STA441 Assignment 8

Quiz in Tutorial on Friday March 15th



  1. In Question 2 of Assignment 7, your analysis of the exploratory Diversity data pointed to four predictors of job satisfaction: relations with colleagues at work, relations with magnagement, fair opportunities for advancement, and visible minority status. Your analyses for this question will be based on a model with just these four explanatory variables.
    1. Use the exploratory data to produce a 95% prediction interval for each employee in the replication sample. The value of R2 for the exploratory sample should be 0.4374, as in Assignment 7.
      1. Using proc print, display just the first ten cases in the replication sample, for the following variables:
        • id (should be 501-510)
        • The four predictors
        • Job satisfaction
        • Predicted job satisfaction
        • Lower 95% prediction limit
        • Upper 95% prediction limit
        Just display the first 10 cases. Do you really want to bring printout of 500 data lines to the quiz?! There is an example of how to do this in the regression on the cars data (SAS Example 5).
    2. Using a calculator and your results from the regression, be able to reproduce predicted job satisfaction for one of the first ten cases.
    3. Find the percentage of observations in the replication sample that fall within the prediction interval. Don't bother with the percentage for the exploratory sample. I used proc freq.
  2. This question uses data from the Toronto Raptors' 2006-2007 season. For each regular season and playoff game, the following variables were recorded: The data are available in the file Raptors06-07.data.txt.

    The response variable will be point spread, defined as Raptors' score minus opponents' score. The explanatory variables will be Opponents' won-lost record, Home vs Away game, Days since last game, and a binary variable that equals one if the game was on a weekend, and zero if on a weekday.

    Here a few hints and reminders intended to make it easier for you to read and process the data.

    An ordinary regression on these data lacks credibility, because it's obviously a time series and the assumption of independent random sampling (which means no sequential association between observations) is implausible without further evidence.
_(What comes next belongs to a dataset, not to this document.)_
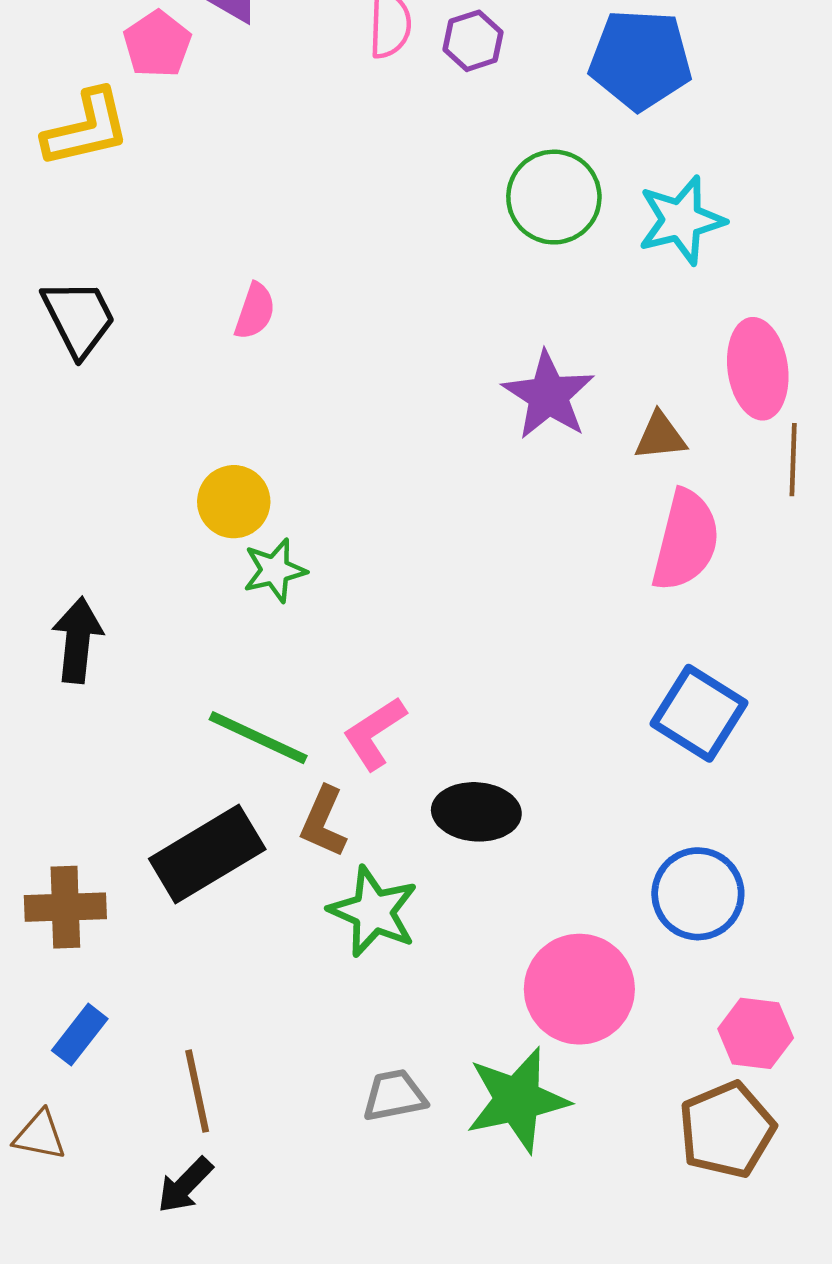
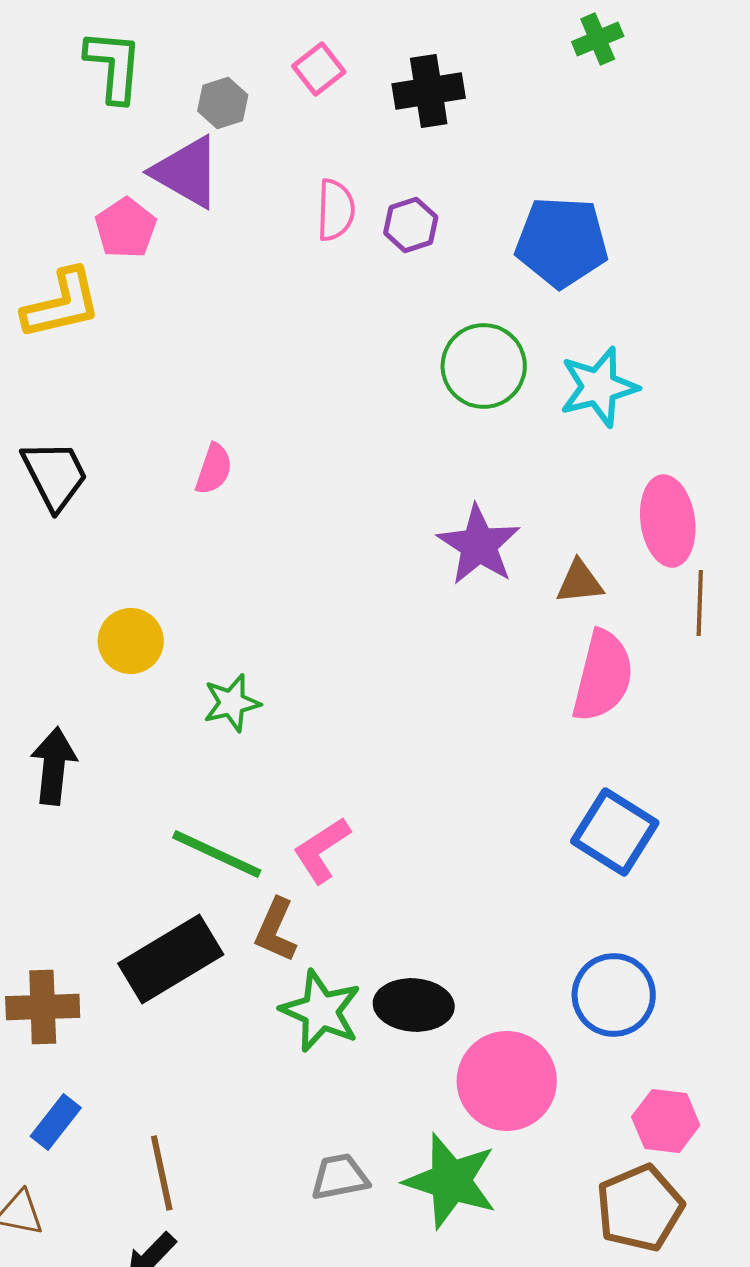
yellow circle: (234, 502) -> (131, 641), moved
black ellipse: (476, 812) -> (414, 1005), moved
green star: (517, 1100) -> (451, 1181), turned 30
So please follow these steps:

    1. Start with an ordinary least squares (OLS) regression using proc reg, with the explanatory and response variables given above. Request the Durbin-Watson statistic and associated p-value. What is the estimated first-order auto-corrrelation of the residuals? The answer is a number.
    2. P = 0.0595 is not quite evidence for autocorrelation, but it's not a completely clean bill of health either. Fit a first-order autoregressive model with proc autoreg.
      1. Are the beta-hat values different when you fit the first-order autoregressive model? Do the conclusions change (using the 0.05 significance level)?
      2. Two of the time series plots indicate that the first-order autoregressive model is okay. Which ones?
      3. Based on the first-order autoregressive model, when the Raptors played at home it was worth an estimated ______ points.
      4. Did they do better when they played on the weekend, or worse?
    3. It's probably not necessary, but fit an AR(6) model (a model with 6 autoregressive parameters). Is there evidence of higher-order autocorrelation? Was the ordinary regression acceptable for these time series data?

 


Bring both log files and both sets of output to the quiz. A calculator might be useful too.